Lukman Solola, PhD Student in Penn Chemistry & Fontaine Fellow, talks about his research interests.


Lukman Solola: My name is Lukman Solola. I am in the chemistry program at Penn and I'm a fourth year student. In my lab we have different programs or different research interests. Some of it has to do with the recycling of lanthanides. Most of the supply of lanthanides that we have in the US or around the world comes from China. Those metals are very important. They're used in [inaudible 00:00:28], in your cell phone for example, and they are also used in magnets. But because these metals occur together, they are not very easy to separate and the way that those metals are separated, is not environmentally friendly. So, we are working on environmentally friendly options of actually separating out these metals and actually recycling them.

The department as a whole, tries to foster an environment where like the work is more interdisciplinary in nature.
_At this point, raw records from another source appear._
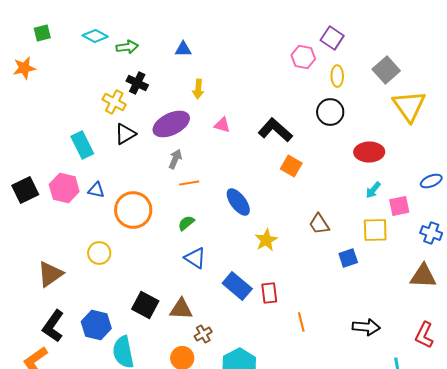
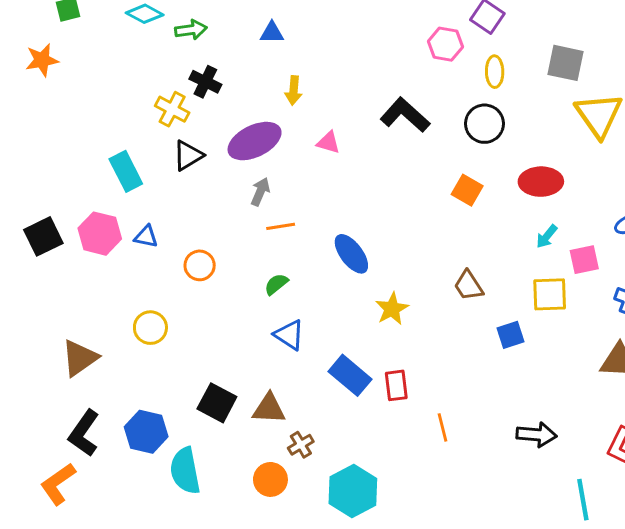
gray square: (386, 70) -> (565, 63), turned -36
black L-shape: (275, 130) -> (405, 115), moved
orange square: (291, 166) -> (467, 190), moved
orange circle: (133, 210) -> (200, 265), size x0.6

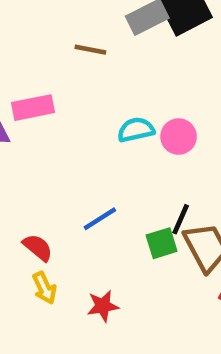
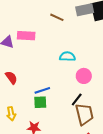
pink circle: (179, 137) -> (84, 76), moved
green square: (162, 243) -> (40, 102), moved
red semicircle: (38, 248) -> (11, 78), moved

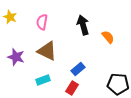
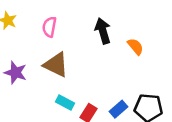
blue rectangle: (78, 69) -> (118, 109), moved
cyan rectangle: (43, 80) -> (65, 103), moved, turned 48

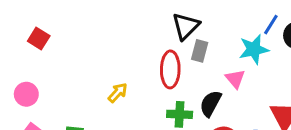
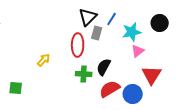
blue line: (271, 25) -> (112, 19), moved
pink triangle: (235, 79) -> (138, 51), moved, turned 32

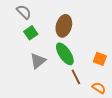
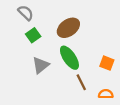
brown ellipse: (64, 26) -> (68, 28), turned 40
orange semicircle: (99, 88) -> (106, 94), turned -32

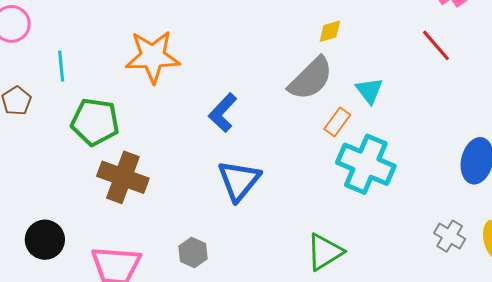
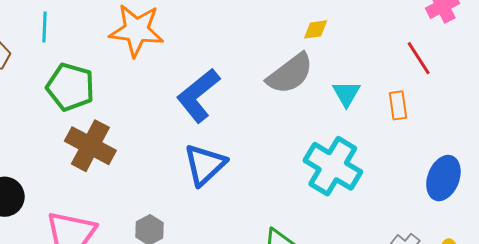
blue L-shape: (223, 113) -> (198, 95), size x1.4
orange rectangle: (337, 122) -> (398, 105), moved, turned -52

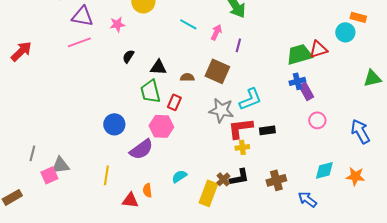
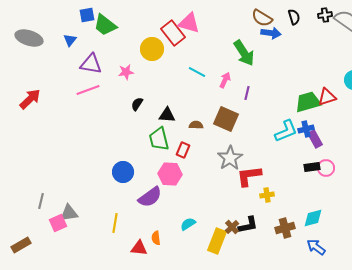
cyan L-shape: (250, 99) -> (286, 131), moved
gray star: (221, 110) -> (230, 158), turned 30
black rectangle: (267, 130) -> (312, 167), moved
yellow cross: (242, 147) -> (267, 195), moved
cyan diamond: (324, 170) -> (313, 218), moved

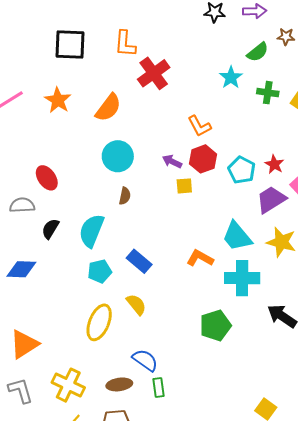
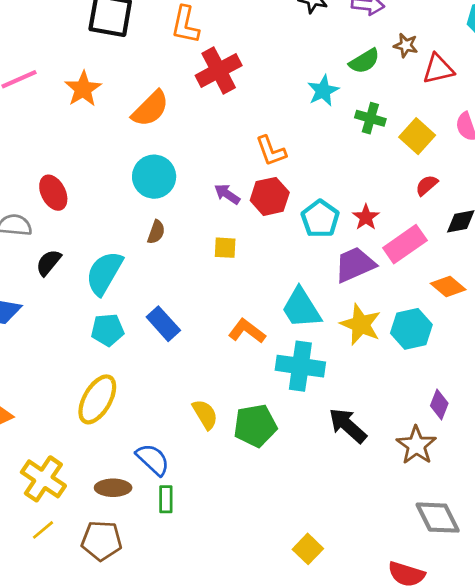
yellow square: (184, 186) -> (225, 248), moved
yellow semicircle: (136, 304) -> (205, 414), moved

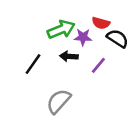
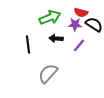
purple star: (83, 37) -> (75, 24), moved
black line: (33, 64) -> (28, 44), turned -42

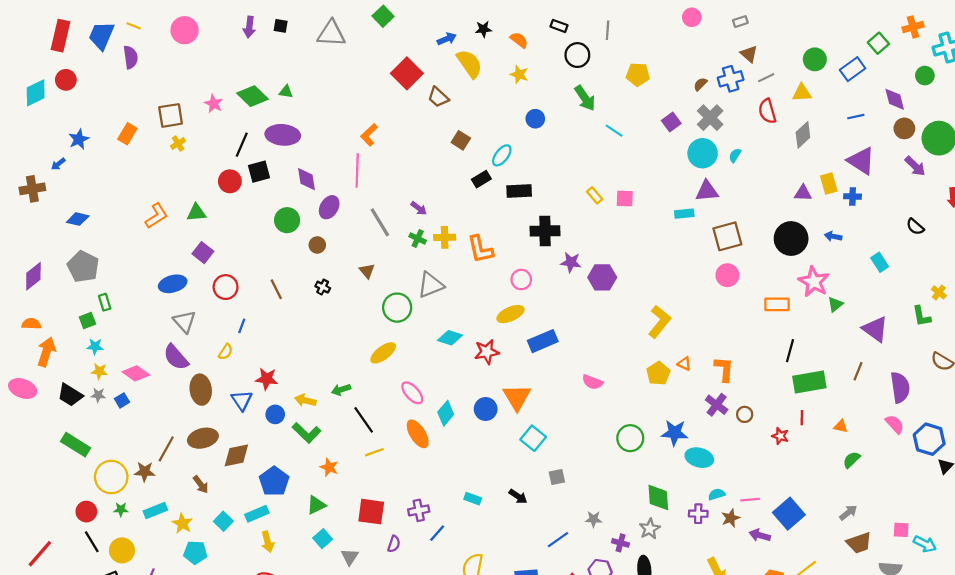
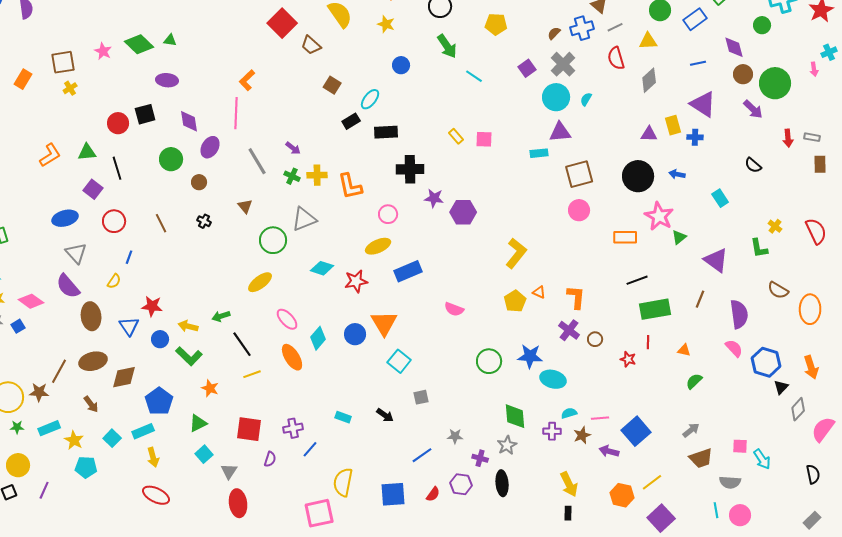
purple ellipse: (283, 135) -> (167, 80), size x0.7
black line: (242, 145) -> (117, 168), moved, turned -40
black line: (790, 351) -> (637, 280), turned 55
cyan arrow: (925, 544) -> (762, 459), turned 30

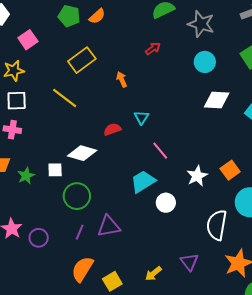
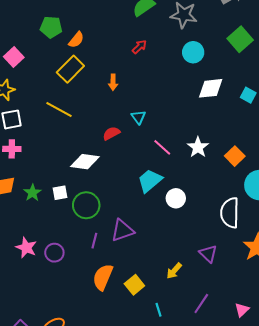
orange semicircle: (97, 16) -> (76, 40), moved
orange arrow: (122, 79) -> (113, 82), turned -147
white square: (55, 170) -> (60, 193), moved
white star: (197, 176) -> (198, 147), moved

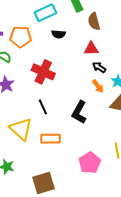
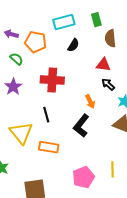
black semicircle: (59, 34) -> (73, 45), turned -72
red cross: (43, 72) -> (52, 80), turned -30
orange arrow: (98, 86) -> (90, 101), moved

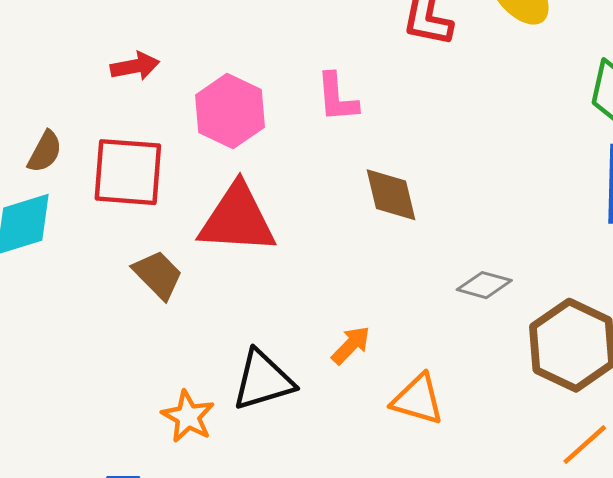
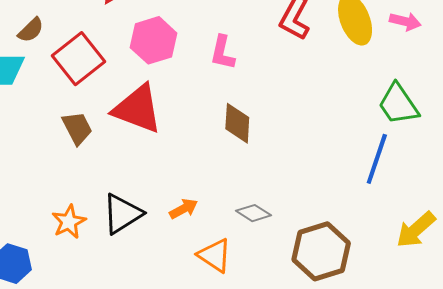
red square: (128, 172) -> (78, 59), turned 30
gray diamond: (484, 285) -> (254, 213), moved
black triangle: (263, 380) -> (122, 214), turned -33

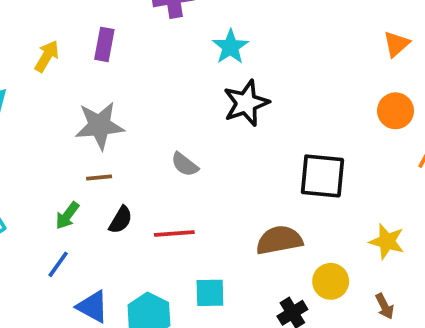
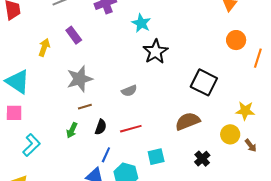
purple rectangle: (104, 44) -> (74, 35), turned -36
gray semicircle: (185, 164) -> (129, 91), turned -49
black square: (322, 176) -> (204, 82), turned 32
blue line: (58, 264) -> (106, 155), moved
yellow circle: (331, 281) -> (230, 134), moved

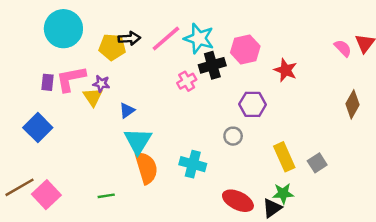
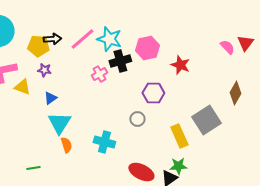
purple star: (101, 84) -> (44, 70), moved
yellow triangle: (93, 97) -> (22, 87), turned -36
gray square: (317, 163) -> (206, 120), moved, size x1.8
orange semicircle: (146, 168) -> (66, 145), size x0.6

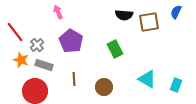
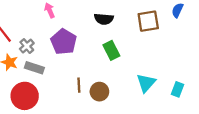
black semicircle: (124, 15) -> (104, 19), moved
brown line: (74, 79) -> (79, 85), moved
cyan triangle: (147, 79) -> (146, 83), turned 42

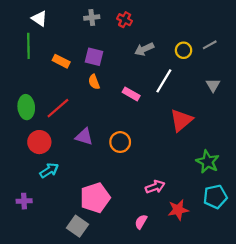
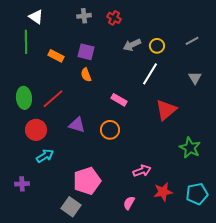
yellow circle: (184, 50) -> (157, 46), moved
pink rectangle: (131, 94) -> (119, 100), moved
cyan pentagon: (215, 197) -> (197, 194), moved

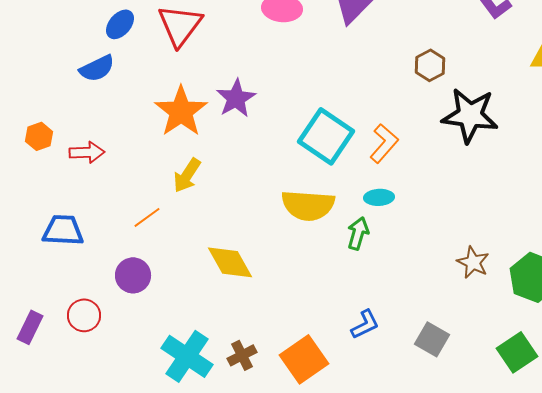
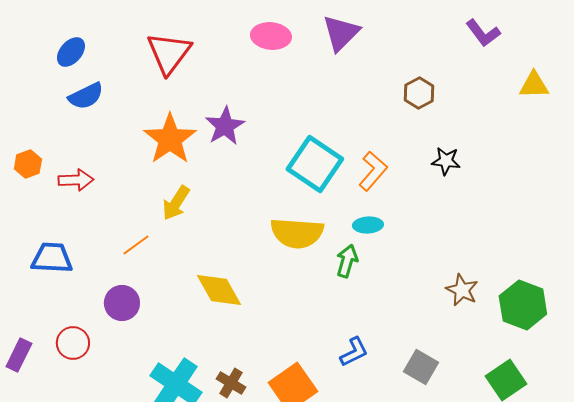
blue ellipse: (120, 24) -> (71, 52), moved
black star: (470, 115) -> (446, 161), moved, size x0.5
brown cross: (242, 355) -> (231, 383), turned -32

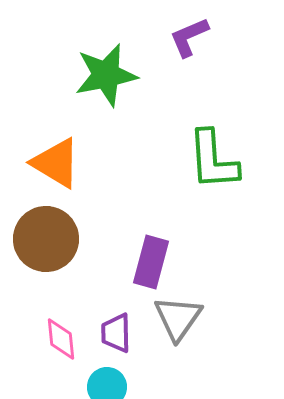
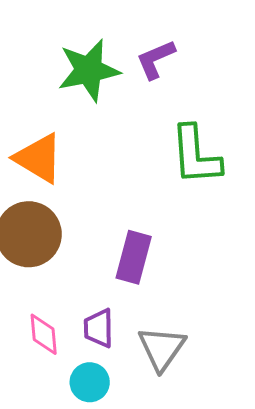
purple L-shape: (189, 37) -> (156, 59), moved
gray triangle: (178, 318) -> (162, 348), moved

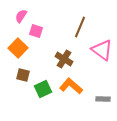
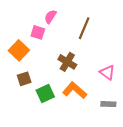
pink semicircle: (21, 16) -> (50, 17), moved
pink triangle: (102, 50) -> (107, 72), moved, size x0.7
brown square: (23, 75) -> (24, 79), turned -32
So, there's this energy cluster that's been built here at Penn now that is going to take expertise from different fields, chemistry, from the material science and I think, I would think people from physics too are going to be involved in it. So, I think that's the way science is going now. You can't just have a set in stone field where you just say it's inorganic chemistry or biology or chemistry. You need a synergy between those fields to do the best science I think, in my opinion.

I'm a member of the Fountain Society. The Fountain Society is a great platform for interacting and networking, getting to know what other people in the school do, learn about their research, making friends actually. So, it's quite nice. I'm involved in that. We also have a soccer team which I am a part of. I'm not very good at soccer but I haven't played in a year. It's okay.

I would say know or enjoy doing research if you want to pursue a PhD because I mean, it's interesting when you make discoveries but it's not always, it doesn't always happen like that. It's always a grind. You can go a long time without discovering anything. But, you always want to know that you love what you are doing even if it looks bad. And I guess that's the only thing that can keep you going in your PhD career. Just enjoying what you do. Enjoying research for what it is.